▶ **ASSIGNMENT**: Leaving every image behind, reproduce the records word for word.

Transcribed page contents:
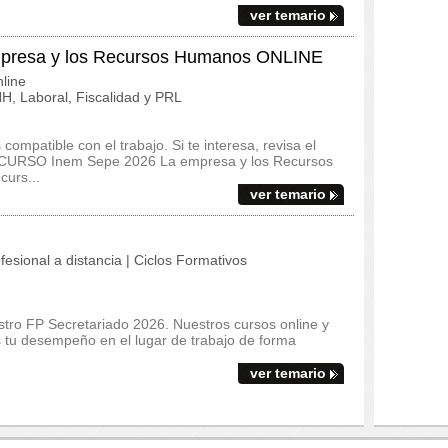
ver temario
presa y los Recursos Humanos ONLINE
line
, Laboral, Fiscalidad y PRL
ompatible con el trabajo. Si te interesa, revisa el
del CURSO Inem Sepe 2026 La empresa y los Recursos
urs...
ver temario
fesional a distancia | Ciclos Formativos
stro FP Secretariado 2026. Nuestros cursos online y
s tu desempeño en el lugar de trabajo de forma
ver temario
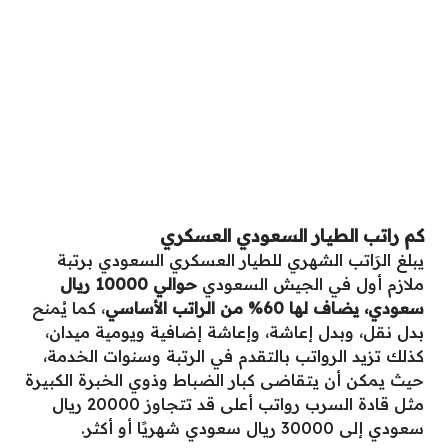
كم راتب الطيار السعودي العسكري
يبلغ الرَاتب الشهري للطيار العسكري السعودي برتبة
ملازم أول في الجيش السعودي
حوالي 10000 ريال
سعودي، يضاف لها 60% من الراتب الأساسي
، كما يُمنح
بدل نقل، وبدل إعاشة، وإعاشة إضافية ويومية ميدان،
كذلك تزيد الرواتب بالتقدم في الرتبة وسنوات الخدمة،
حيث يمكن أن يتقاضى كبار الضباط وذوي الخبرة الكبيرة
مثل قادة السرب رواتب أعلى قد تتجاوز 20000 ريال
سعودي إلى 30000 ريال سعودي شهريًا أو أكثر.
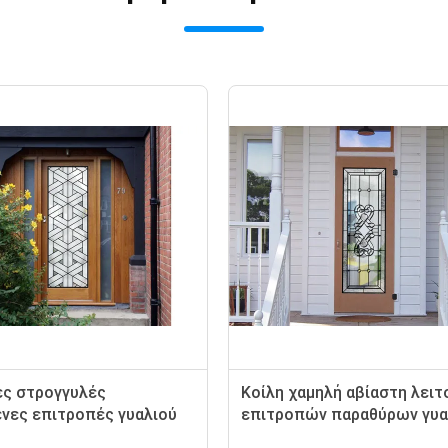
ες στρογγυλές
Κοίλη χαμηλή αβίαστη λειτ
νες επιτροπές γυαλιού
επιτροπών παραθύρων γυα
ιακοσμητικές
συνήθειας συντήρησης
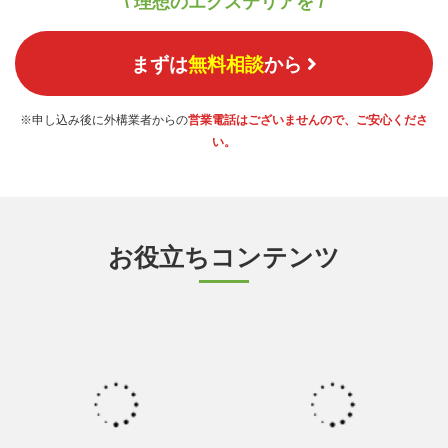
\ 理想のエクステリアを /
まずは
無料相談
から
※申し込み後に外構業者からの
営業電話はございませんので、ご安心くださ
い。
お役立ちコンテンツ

▶ **TASK RESPONSE**:
ver temario
presa y los Recursos Humanos ONLINE
line
, Laboral, Fiscalidad y PRL
ompatible con el trabajo. Si te interesa, revisa el
del CURSO Inem Sepe 2026 La empresa y los Recursos
urs...
ver temario
fesional a distancia | Ciclos Formativos
stro FP Secretariado 2026. Nuestros cursos online y
s tu desempeño en el lugar de trabajo de forma
ver temario
كم راتب الطيار السعودي العسكري
يبلغ الرَاتب الشهري للطيار العسكري السعودي برتبة
ملازم أول في الجيش السعودي
حوالي 10000 ريال
سعودي، يضاف لها 60% من الراتب الأساسي
، كما يُمنح
بدل نقل، وبدل إعاشة، وإعاشة إضافية ويومية ميدان،
كذلك تزيد الرواتب بالتقدم في الرتبة وسنوات الخدمة،
حيث يمكن أن يتقاضى كبار الضباط وذوي الخبرة الكبيرة
مثل قادة السرب رواتب أعلى قد تتجاوز 20000 ريال
سعودي إلى 30000 ريال سعودي شهريًا أو أكثر.
ες στρογγυλές
Κοίλη χαμηλή αβίαστη λειτ
νες επιτροπές γυαλιού
επιτροπών παραθύρων γυα
ιακοσμητικές
συνήθειας συντήρησης
\ 理想のエクステリアを /
まずは
無料相談
から
※申し込み後に外構業者からの
営業電話はございませんので、ご安心くださ
い。
お役立ちコンテンツ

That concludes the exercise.